### WORK TO BE COMPLETED
Where does the string "Redox" appear? Copy every line of the entries below that holds it.

### TASK DATA
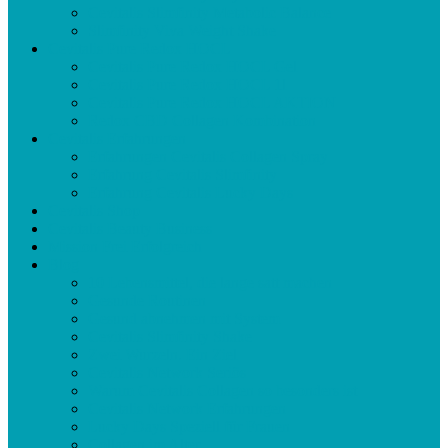
Cevitalis Slimfinity Metabolic Balance
Slimfinity Viva Weight Shake
Cevitalis Pure Redox HOCL
Cevitalis Pure Redox HOCL Gel
Cevitalis Pure Redox HOCL 1l
Cevitalis Pure Redox HOCL AKTION
Redox CBD Collagen Kombination
Cevitalis Erfahrungen
Erfahrungen Cevitalis Collagen Spray
Erfahrung Cevitalis Slimfinity
Erfahrung Cevitalis Lucky Days
Cevitalis Shop
Cevitalis Beauty Business
Mission Frei Erfolgreich
Blog
10 Lebensmittel, die lange satt machen
Gesunde Routinen
Gesund abnehmen mit System
Cevitalis Slimfinity Shake
Zwei Wurzeln. Ein Ziel
Cevitalis Network Seriös
Warum Cevitalis Collagen so besonders ist
Cevitalis Network Erfahrungen
Lucky Days Speziell für Frauen
Collagen im Alter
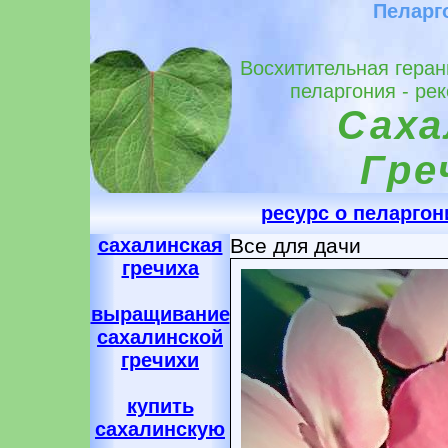
Пеларго
Восхитительная геран
пеларгония - ре
Саха
Гре
ресурс о пеларгон
сахалинская
Все для дачи
гречиха
выращивание
сахалинской
гречихи
купить
сахалинскую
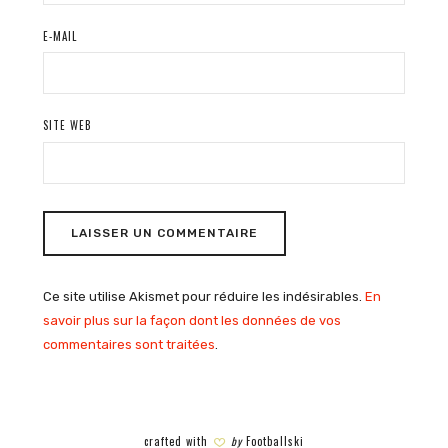
E-MAIL
SITE WEB
Ce site utilise Akismet pour réduire les indésirables.
En
savoir plus sur la façon dont les données de vos
commentaires sont traitées
.
crafted with
by
Footballski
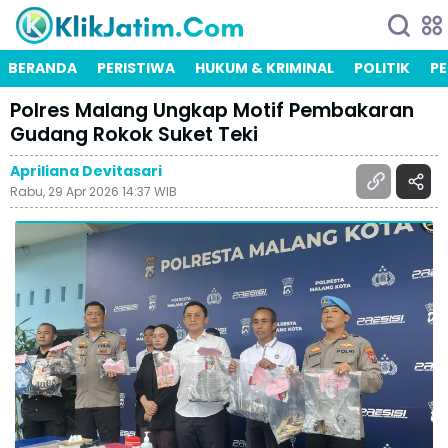
BERANDA
PERISTIWA
HUKUM & KRIMINAL
POLITIK
PE
Polres Malang Ungkap Motif Pembakaran
Gudang Rokok Suket Teki
Apriliana Devitasari
Rabu, 29 Apr 2026 14:37 WIB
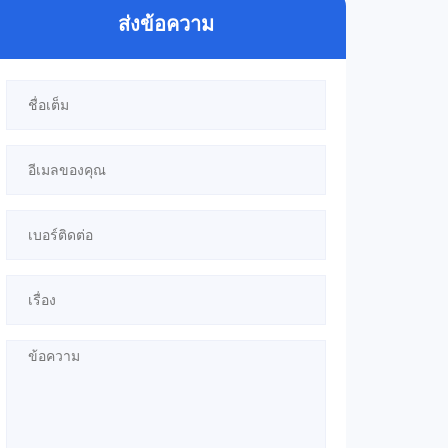
ส่งข้อความ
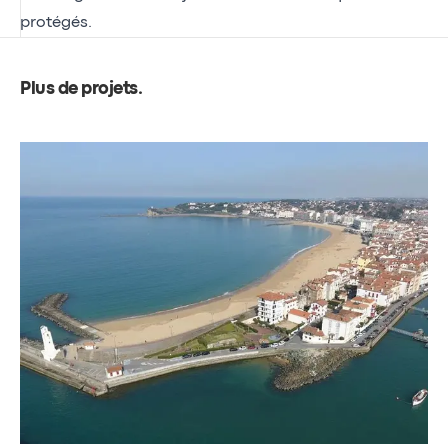
protégés.
Plus de projets
.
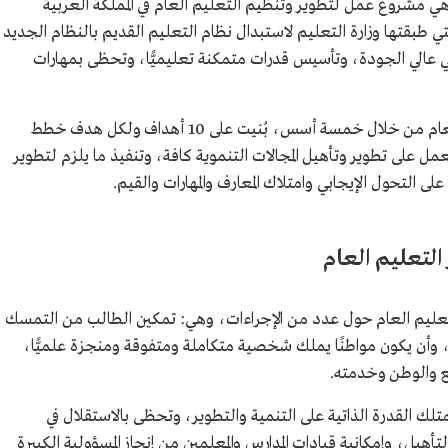
ي مشروع عمل لتطوير وتنظيم التعليم العام في المملكة العربية
 طبقتها وزارة التعليم لاستبدال نظام التعليم القديم بالنظام الجديد
ق نظام تعليمي عالي الجودة، وتأسيس قدرات متمكنة تعليميًّا، وتحظى بمهارات
ونفذت الاستراتيجية الوطنية لتطوير التعليم العام من خلال خمسة أسس، بُنيت على 10 أهداف ولكل هدف خطط
على تطوير وتأهيل المجالات التنموية كافة، وتنفيذ ما يلزم لتطوير
لى التحول الإيجابي وامتلاك المعارف والمهارات والقيم.
التعليم العام
لتعليم العام حول عدد من الإجراءات، وهي: تمكين الطالب من التمسك
ا، وأن يكون مواطنًا يملك شخصية متكاملة ومتفوقة ومنجزة علميًّا،
ع والوطن وخدمته.
تلك القدرة الذاتية على التنمية والتطوير، وتحظى بالاستقلال في
يل، وإمكانية قيادات المدارس والمعلمين من إنجاز المسؤولية الكبيرة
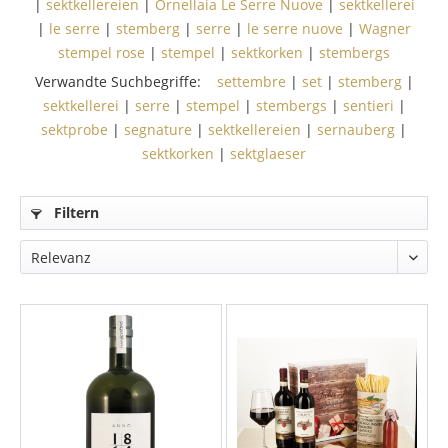
|
sektkellereien
|
Ornellaia Le Serre Nuove
|
sektkellerei
|
le serre
|
stemberg
|
serre
|
le serre nuove
|
Wagner
stempel rose
|
stempel
|
sektkorken
|
stembergs
Verwandte Suchbegriffe:
settembre
|
set
|
stemberg
|
sektkellerei
|
serre
|
stempel
|
stembergs
|
sentieri
|
sektprobe
|
segnature
|
sektkellereien
|
sernauberg
|
sektkorken
|
sektglaeser
Filtern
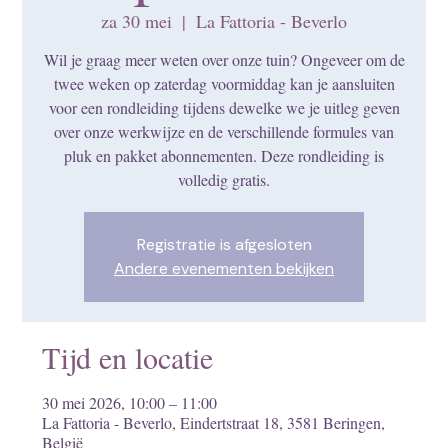
za 30 mei
  |  
La Fattoria - Beverlo
Wil je graag meer weten over onze tuin? Ongeveer om de
twee weken op zaterdag voormiddag kan je aansluiten
voor een rondleiding tijdens dewelke we je uitleg geven
over onze werkwijze en de verschillende formules van
pluk en pakket abonnementen. Deze rondleiding is
volledig gratis.
Registratie is afgesloten
Andere evenementen bekijken
Tijd en locatie
30 mei 2026, 10:00 – 11:00
La Fattoria - Beverlo, Eindertstraat 18, 3581 Beringen,
België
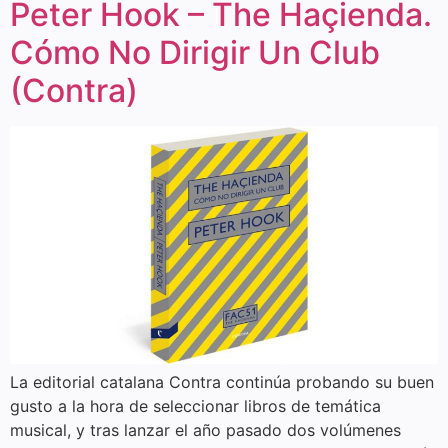
Peter Hook – The Haçienda.
Cómo No Dirigir Un Club
(Contra)
La editorial catalana Contra continúa probando su buen
gusto a la hora de seleccionar libros de temática
musical, y tras lanzar el año pasado dos volúmenes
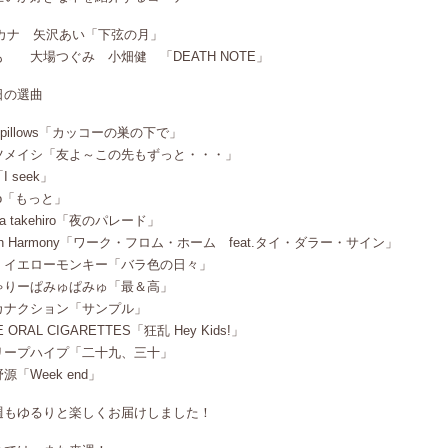
Jカナ 矢沢あい「下弦の月」
も 大場つぐみ 小畑健 「DEATH NOTE」
日の選曲
e pillows「カッコーの巣の下で」
ツメイシ「友よ～この先もずっと・・・」
I seek」
ko「もっと」
ya takehiro「夜のパレード」
fth Harmony「ワーク・フロム・ホーム feat.タイ・ダラー・サイン」
・イエローモンキー「バラ色の日々」
ゃりーぱみゅぱみゅ「最＆高」
カナクション「サンプル」
E ORAL CIGARETTES「狂乱 Hey Kids!」
リープハイプ「二十九、三十」
源「Week end」
週もゆるりと楽しくお届けしました！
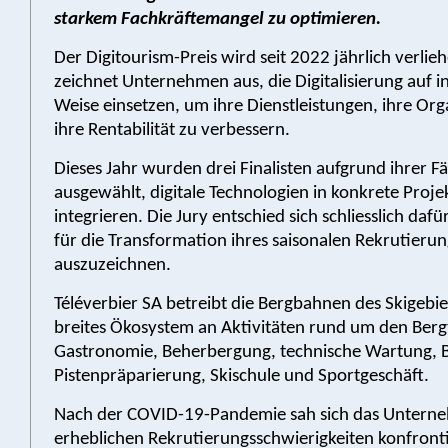
starkem Fachkräftemangel zu optimieren.
Der Digitourism-Preis wird seit 2022 jährlich verlieh
zeichnet Unternehmen aus, die Digitalisierung auf i
Weise einsetzen, um ihre Dienstleistungen, ihre Org
ihre Rentabilität zu verbessern.
Dieses Jahr wurden drei Finalisten aufgrund ihrer Fä
ausgewählt, digitale Technologien in konkrete Proje
integrieren. Die Jury entschied sich schliesslich dafür
für die Transformation ihres saisonalen Rekrutieru
auszuzeichnen.
Téléverbier SA betreibt die Bergbahnen des Skigebie
breites Ökosystem an Aktivitäten rund um den Berg
Gastronomie, Beherbergung, technische Wartung, 
Pistenpräparierung, Skischule und Sportgeschäft.
Nach der COVID-19-Pandemie sah sich das Untern
erheblichen Rekrutierungsschwierigkeiten konfronti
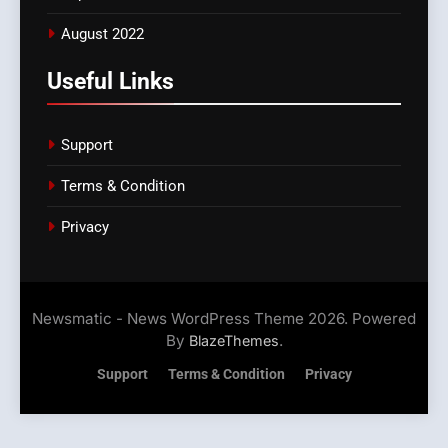
August 2022
Useful Links
Support
Terms & Condition
Privacy
Newsmatic - News WordPress Theme 2026. Powered
By
.
BlazeThemes
Support
Terms & Condition
Privacy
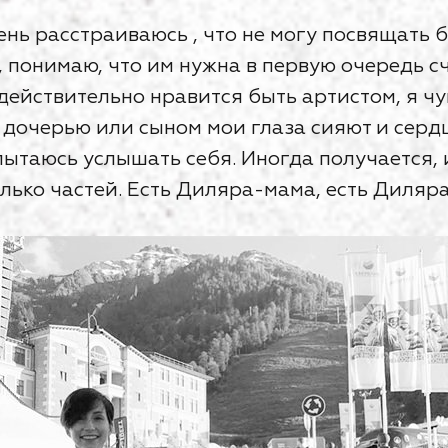
чень расстраиваюсь , что не могу посвящать
т, понимаю, что им нужна в первую очередь 
действительно нравится быть артистом, я чу
с дочерью или сыном мои глаза сияют и серд
пытаюсь услышать себя. Иногда получается, 
лько частей. Есть Диляра-мама, есть Диляра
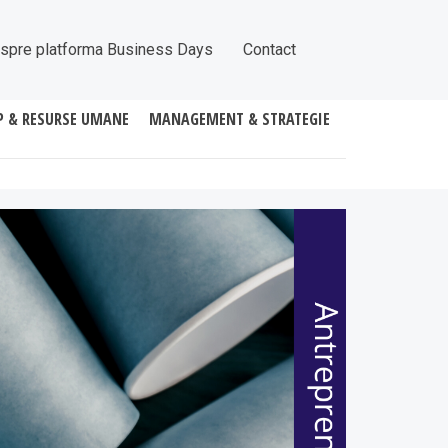
spre platforma Business Days
Contact
P & RESURSE UMANE
MANAGEMENT & STRATEGIE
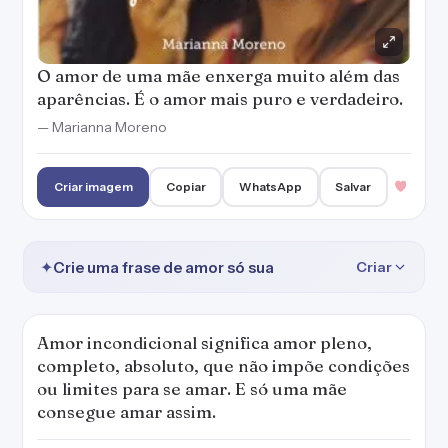
O amor de uma mãe enxerga muito além das
aparências. É o amor mais puro e verdadeiro.
— Marianna Moreno
Criar imagem
Copiar
WhatsApp
Salvar
✦
Crie uma frase de amor só sua
Criar
Amor incondicional significa amor pleno,
completo, absoluto, que não impõe condições
ou limites para se amar. E só uma mãe
consegue amar assim.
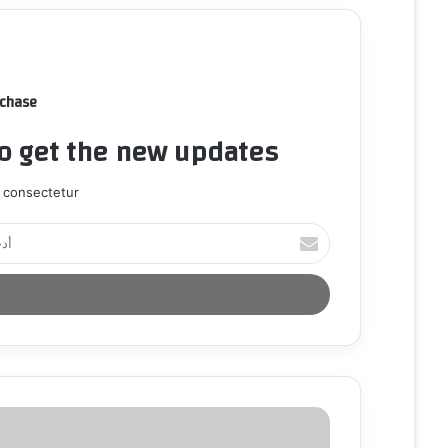
rchase
to get the new updates!
 consectetur.
أ
د
خ
ل
ب
ر
ي
د
ك
ا
ل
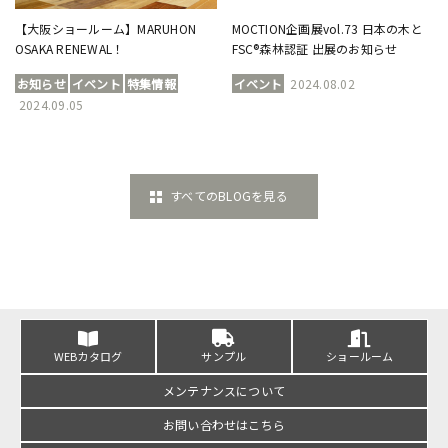
【大阪ショールーム】MARUHON
MOCTION企画展vol.73 日本の木と
OSAKA RENEWAL！
FSC®森林認証 出展のお知らせ
お知らせ
イベント
特集情報
イベント
2024.08.02
2024.09.05
すべてのBLOGを見る
WEBカタログ
サンプル
ショールーム
メンテナンスについて
お問い合わせはこちら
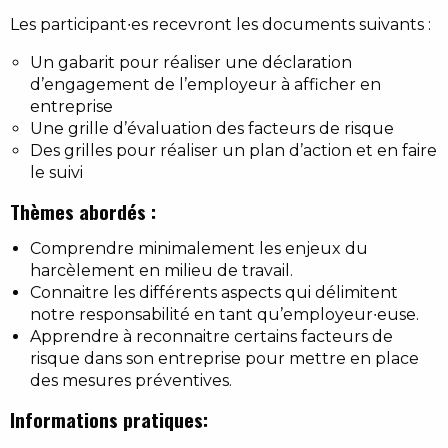
Les participant∙es recevront les documents suivants :
Un gabarit pour réaliser une déclaration
d’engagement de l’employeur à afficher en
entreprise
Une grille d’évaluation des facteurs de risque
Des grilles pour réaliser un plan d’action et en faire
le suivi
Thèmes abordés :
Comprendre minimalement les enjeux du
harcèlement en milieu de travail.
Connaitre les différents aspects qui délimitent
notre responsabilité en tant qu’employeur∙euse.
Apprendre à reconnaitre certains facteurs de
risque dans son entreprise pour mettre en place
des mesures préventives.
Informations pratiques:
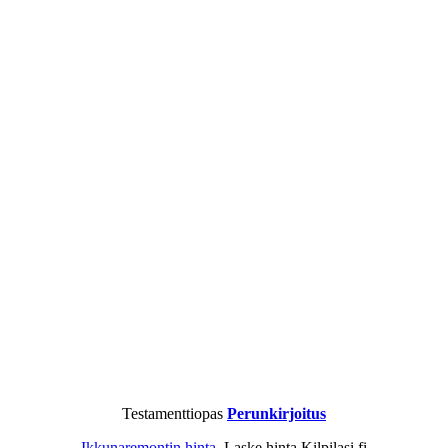
Testamenttiopas
Perunkirjoitus
Ikkunaremontin hinta
. Laske hinta Kilpilasi.fi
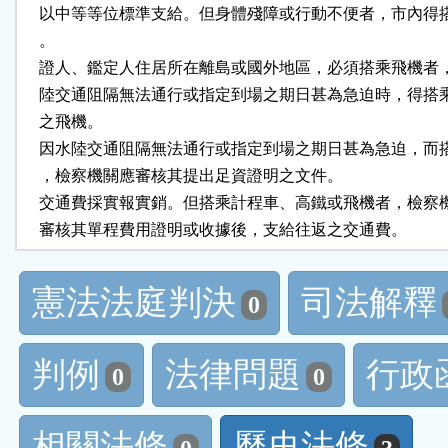
    以中等等位標準支給。但身體殘障或行動不便者，市內得
    。

    證人、鑑定人住居所在離島或國外地區，必須搭乘飛機者
    陸交通阻隔無法通行或指定到場之期日甚為急迫時，得搭
    之飛機。

    因水陸交通阻隔無法通行或指定到場之期日甚為急迫，而
    ，檢察機關應審核其提出足資證明之文件。

    交通費採實報實銷。但搭乘計程車、高鐵或飛機者，檢察
    審核其單程費用證明或收據後，支給往返之交通費。
憲法法庭判決
司法解釋
0
判例
法律問題
行政
0
0
相關法條
歷史法條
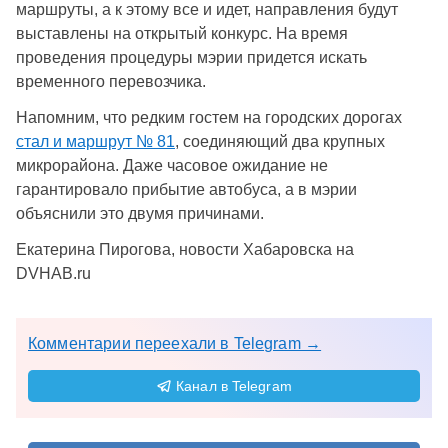
маршруты, а к этому все и идет, направления будут
выставлены на открытый конкурс. На время
проведения процедуры мэрии придется искать
временного перевозчика.
Напомним, что редким гостем на городских дорогах
стал и маршрут № 81
, соединяющий два крупных
микрорайона. Даже часовое ожидание не
гарантировало прибытие автобуса, а в мэрии
объяснили это двумя причинами.
Екатерина Пирогова, новости Хабаровска на
DVHAB.ru
Комментарии переехали в Telegram →
Канал в Telegram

### REPLY TO THE EXERCISE
Cevitalis Pure Redox HOCL
Cevitalis Pure Redox HOCL Gel
Cevitalis Pure Redox HOCL 1l
Cevitalis Pure Redox HOCL AKTION
Redox CBD Collagen Kombination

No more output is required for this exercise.